Personal information
- Date of birth: 27 April 1991 (age 35)
- Place of birth: Našice, SR Croatia, SFR Yugoslavia
- Height: 1.88 m (6 ft 2 in)
- Position: Centre back

Team information
- Current team: HNK Đakovo Croatia
- Number: 25

Youth career
- 2002–2009: Osijek

Senior career*
- Years: Team / Apps / (Gls)
- 2010–2013: Osijek / 56 / (5)
- 2010–2011: → Suhopolje (loan) / 14 / (4)
- 2013–2016: Rijeka / 62 / (3)
- 2016–2021: Dinamo Zagreb / 51 / (3)
- 2020–2021: → Lokomotiva (loan) / 17 / (4)
- 2021–2024: Kerala Blasters / 48 / (1)
- 2024–2025: NK Slaven Belupo / 7 / (0)
- 2025–2026: NK Koprivnica

International career^{‡}
- 2009: Croatia U18 / 2 / (0)
- 2009–2010: Croatia U19 / 3 / (0)
- 2010–2011: Croatia U20 / 2 / (1)
- 2012–2013: Croatia U21 / 2 / (0)
- 2014–2017: Croatia / 4 / (0)

= Marko Lešković =

Croatian footballer (born 1991)

Marko Lešković (/hr/; born 27 April 1991) is a Croatian professional footballer who plays as a defender.

==Club career==
===Youth and early career===
====Osijek====
Lešković started his career playing at youth level for Osijek, with whom he signed a professional contract in December 2009. In the first part of the 2010–11 season he was loaned to Druga HNL side Suhopolje where he was featured in 14 games scoring four times.

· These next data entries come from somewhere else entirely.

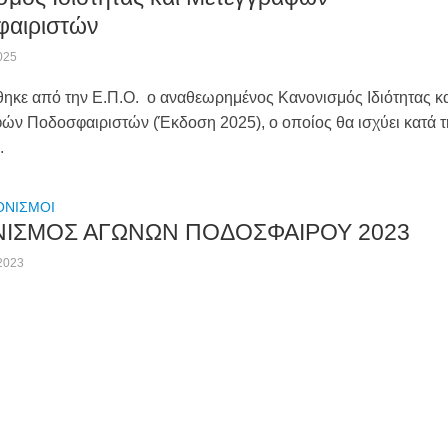
αιριστών
025
κε από την Ε.Π.Ο. ο αναθεωρημένος Κανονισμός Ιδιότητας κ
́ν Ποδοσφαιριστών (Έκδοση 2025), ο οποίος θα ισχύει κατά 
.
ΟΝΙΣΜΟΙ
ΙΣΜΟΣ ΑΓΩΝΩΝ ΠΟΔΟΣΦΑΙΡΟΥ 2023
ς2023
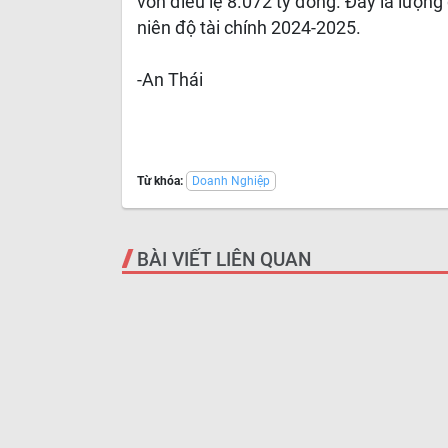
vốn điều lệ 8.072 tỷ đồng. Đây là lượng
niên độ tài chính 2024-2025.
-An Thái
Từ khóa:
Doanh Nghiệp
BÀI VIẾT LIÊN QUAN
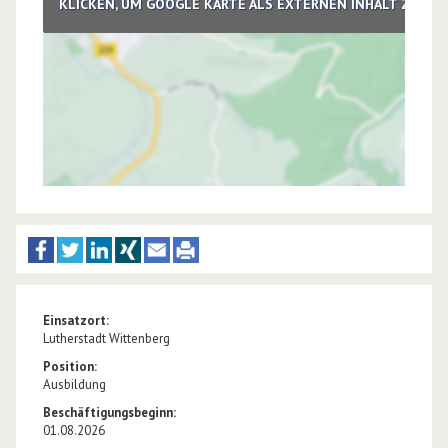
KLICKEN, UM GOOGLE KARTE ALS EXTERNEN INHALT ZU LA
Einsatzort:
Lutherstadt Wittenberg
Position:
Ausbildung
Beschäftigungsbeginn:
01.08.2026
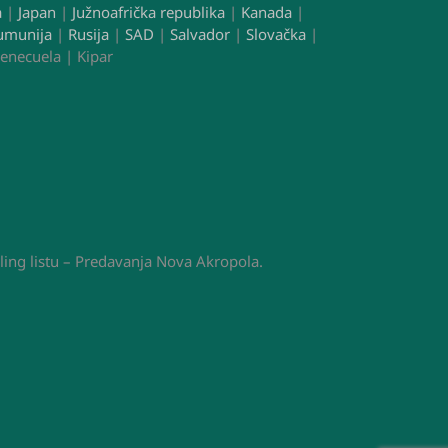
a
|
Japan
|
Južnoafrička republika
|
Kanada
|
umunija
|
Rusija
|
SAD
|
Salvador
|
Slovačka
|
enecuela | Kipar
ling listu – Predavanja Nova Akropola.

He returned to Osijek after the winter break and made his debut for the first team as a late substitute in the 2–1 win against Istra 1961 on 5 March 2011. He made one further appearance that season. In the 2011–12 season, Lešković was much more involved in the first team, making eight starts and eleven appearances off the bench. He scored his first goal in Prva HNL in a 2–2 draw with NK Zagreb on 20 March 2012. In the 2012–13 season, Lešković made 35 appearances for Osijek, playing in a range of positions including LB, CB and DM. He also scored four goals in the league as his side finished in 8th position.

===Rijeka===
In the summer of 2013, finalised a transfer to HNK Rijeka, signing a four-year contract. Lešković managed 25 appearances in his first season. The following season, Marko made 41 appearances as Rijeka qualified for the group stages of the Europa League and finished runners up in the 1. HNL.

===Dinamo Zagreb===
In July 2016, after three seasons with Rijeka, Lešković was transferred to Dinamo Zagreb. In January 2021, Lešković was loaned out to NK Lokomotiva until the end of the season.

===Kerala Blasters===
On 15 September 2021, Kerala Blasters announced that Lešković had joined the Indian Super League club on a one-year deal. He made his debut for the club on 19 November in the 2021–22 Indian Super League season opener against ATK Mohun Bagan FC, which they lost 4–2. He formed a formidable and successful partnership with Hormipam Ruivah and emerged as one of the best centre back pairs in the league. After a successful individual and collective season, Lešković signed a two-year contract extension for the Blasters until 2024 on 5 May 2022. On 11 November 2022, he scored his debut goal for the Blasters against the southern rivals Bengaluru FC, where he scored in the 25th minute as the Blasters won the match 3–2 at ful-time. Lešković missed the match against Mumbai City FC on 8 January 2023 due to a muscle injury. Later on 21 January, the Blasters' head coach Ivan Vukamanovic confirmed that Lešković has suffered small strain in his calf muscle and is expected to be out of action for a month. He came back from injury on 18 February 2023 against ATK Mohun Bagan in a 2–1 loss, by coming as a substitute in the 83rd minute for the goal-scorer Dimitrios Diamantakos.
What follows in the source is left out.